Every line of the data that contains the string "dans" must be copied.

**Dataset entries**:
===============

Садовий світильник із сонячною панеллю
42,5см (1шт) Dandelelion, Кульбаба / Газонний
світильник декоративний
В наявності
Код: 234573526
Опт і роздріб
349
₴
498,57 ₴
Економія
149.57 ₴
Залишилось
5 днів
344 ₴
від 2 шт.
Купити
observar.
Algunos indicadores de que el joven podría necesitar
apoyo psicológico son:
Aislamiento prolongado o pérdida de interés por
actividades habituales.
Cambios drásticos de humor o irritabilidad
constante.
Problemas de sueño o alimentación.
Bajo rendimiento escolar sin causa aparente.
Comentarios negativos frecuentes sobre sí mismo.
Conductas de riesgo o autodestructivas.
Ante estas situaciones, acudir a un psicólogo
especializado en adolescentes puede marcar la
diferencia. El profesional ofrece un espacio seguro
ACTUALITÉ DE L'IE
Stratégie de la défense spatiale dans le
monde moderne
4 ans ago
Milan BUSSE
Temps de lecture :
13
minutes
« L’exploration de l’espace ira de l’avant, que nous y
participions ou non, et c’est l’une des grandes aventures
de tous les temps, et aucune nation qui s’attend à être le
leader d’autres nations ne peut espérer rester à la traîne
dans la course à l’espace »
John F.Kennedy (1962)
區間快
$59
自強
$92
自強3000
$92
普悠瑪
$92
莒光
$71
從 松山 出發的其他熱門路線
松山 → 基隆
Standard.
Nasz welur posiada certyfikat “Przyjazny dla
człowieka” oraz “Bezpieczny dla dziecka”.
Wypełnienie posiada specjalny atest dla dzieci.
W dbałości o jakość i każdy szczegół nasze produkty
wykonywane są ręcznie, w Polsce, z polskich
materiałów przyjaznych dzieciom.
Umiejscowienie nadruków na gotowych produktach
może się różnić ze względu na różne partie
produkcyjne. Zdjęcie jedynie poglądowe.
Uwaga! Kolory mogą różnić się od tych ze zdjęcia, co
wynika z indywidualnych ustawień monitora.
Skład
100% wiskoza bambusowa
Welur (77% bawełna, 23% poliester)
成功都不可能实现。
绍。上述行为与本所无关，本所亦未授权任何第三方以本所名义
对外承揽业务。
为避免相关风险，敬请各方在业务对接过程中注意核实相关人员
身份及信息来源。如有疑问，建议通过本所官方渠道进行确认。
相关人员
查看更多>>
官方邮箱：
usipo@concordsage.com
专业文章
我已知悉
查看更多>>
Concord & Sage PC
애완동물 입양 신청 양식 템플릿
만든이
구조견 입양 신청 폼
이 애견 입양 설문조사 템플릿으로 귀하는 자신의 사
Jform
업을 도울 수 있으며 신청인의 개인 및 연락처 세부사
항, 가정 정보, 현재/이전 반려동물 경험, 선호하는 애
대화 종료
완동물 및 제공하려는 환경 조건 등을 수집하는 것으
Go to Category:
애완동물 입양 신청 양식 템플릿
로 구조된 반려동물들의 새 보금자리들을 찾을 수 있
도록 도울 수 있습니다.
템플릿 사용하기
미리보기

===============

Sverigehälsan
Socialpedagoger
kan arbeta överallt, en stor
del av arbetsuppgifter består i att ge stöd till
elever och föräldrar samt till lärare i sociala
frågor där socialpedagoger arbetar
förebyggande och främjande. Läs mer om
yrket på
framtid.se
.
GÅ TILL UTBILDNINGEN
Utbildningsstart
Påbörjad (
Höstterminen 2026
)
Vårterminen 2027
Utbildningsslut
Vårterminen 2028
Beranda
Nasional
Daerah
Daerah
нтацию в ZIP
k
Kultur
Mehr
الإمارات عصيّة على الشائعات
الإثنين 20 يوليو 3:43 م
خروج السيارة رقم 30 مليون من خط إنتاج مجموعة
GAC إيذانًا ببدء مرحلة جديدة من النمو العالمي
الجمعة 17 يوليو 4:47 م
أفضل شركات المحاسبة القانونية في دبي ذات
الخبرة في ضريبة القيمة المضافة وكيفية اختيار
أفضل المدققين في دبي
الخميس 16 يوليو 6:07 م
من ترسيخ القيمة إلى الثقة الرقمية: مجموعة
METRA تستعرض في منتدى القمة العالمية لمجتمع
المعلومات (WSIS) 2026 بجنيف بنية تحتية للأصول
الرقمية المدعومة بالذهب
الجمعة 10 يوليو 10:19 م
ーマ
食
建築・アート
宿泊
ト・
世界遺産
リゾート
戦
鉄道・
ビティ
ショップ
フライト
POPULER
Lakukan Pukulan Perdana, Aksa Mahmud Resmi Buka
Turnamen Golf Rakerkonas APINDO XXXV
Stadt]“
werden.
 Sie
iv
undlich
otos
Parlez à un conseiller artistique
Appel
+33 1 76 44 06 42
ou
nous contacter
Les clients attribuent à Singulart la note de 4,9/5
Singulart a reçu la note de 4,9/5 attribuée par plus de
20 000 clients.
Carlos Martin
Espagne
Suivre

===============

**Your solution**:
Stratégie de la défense spatiale dans le
dans la course à l’espace »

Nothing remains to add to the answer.